# Prompt
Of all the lines below, output only those starting at the one with "слово лучше богатства." and ending at the one with "которая прекратилась, никогда", both ends included, exactly as written.

Saved entries
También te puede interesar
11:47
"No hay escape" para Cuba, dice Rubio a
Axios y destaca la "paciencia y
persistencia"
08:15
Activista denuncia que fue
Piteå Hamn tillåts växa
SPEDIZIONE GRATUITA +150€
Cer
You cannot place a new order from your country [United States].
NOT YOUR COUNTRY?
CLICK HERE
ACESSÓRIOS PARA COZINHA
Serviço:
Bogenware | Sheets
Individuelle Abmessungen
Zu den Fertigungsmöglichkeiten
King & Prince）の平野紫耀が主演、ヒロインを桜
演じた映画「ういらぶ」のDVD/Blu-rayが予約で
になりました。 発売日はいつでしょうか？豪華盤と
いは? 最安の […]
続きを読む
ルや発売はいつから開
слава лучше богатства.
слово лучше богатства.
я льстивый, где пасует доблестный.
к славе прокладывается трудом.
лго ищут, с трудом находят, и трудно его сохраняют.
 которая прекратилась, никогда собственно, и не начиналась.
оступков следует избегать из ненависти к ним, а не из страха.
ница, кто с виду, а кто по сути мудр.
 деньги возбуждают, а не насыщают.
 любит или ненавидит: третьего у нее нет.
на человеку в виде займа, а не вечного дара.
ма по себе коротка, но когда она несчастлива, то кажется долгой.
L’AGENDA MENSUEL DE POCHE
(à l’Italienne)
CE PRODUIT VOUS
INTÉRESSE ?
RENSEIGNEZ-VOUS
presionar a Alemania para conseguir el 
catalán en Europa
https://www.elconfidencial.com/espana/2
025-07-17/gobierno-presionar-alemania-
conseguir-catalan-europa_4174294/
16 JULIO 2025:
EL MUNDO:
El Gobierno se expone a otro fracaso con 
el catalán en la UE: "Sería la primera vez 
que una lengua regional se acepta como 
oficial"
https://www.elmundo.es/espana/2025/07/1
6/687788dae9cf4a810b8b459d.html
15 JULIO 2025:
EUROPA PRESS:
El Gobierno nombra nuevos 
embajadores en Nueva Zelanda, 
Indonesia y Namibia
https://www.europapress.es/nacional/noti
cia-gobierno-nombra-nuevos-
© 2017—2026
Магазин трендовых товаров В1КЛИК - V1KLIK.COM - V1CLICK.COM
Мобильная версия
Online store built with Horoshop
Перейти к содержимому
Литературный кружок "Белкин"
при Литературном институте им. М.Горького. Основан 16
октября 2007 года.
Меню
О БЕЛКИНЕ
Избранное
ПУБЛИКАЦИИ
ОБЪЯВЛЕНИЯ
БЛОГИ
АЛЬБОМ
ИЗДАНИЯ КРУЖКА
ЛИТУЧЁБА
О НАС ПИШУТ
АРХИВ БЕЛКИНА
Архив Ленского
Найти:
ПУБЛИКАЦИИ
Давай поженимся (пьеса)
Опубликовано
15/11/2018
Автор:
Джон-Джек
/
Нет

# Problem solution
слово лучше богатства.
я льстивый, где пасует доблестный.
к славе прокладывается трудом.
лго ищут, с трудом находят, и трудно его сохраняют.
 которая прекратилась, никогда собственно, и не начиналась.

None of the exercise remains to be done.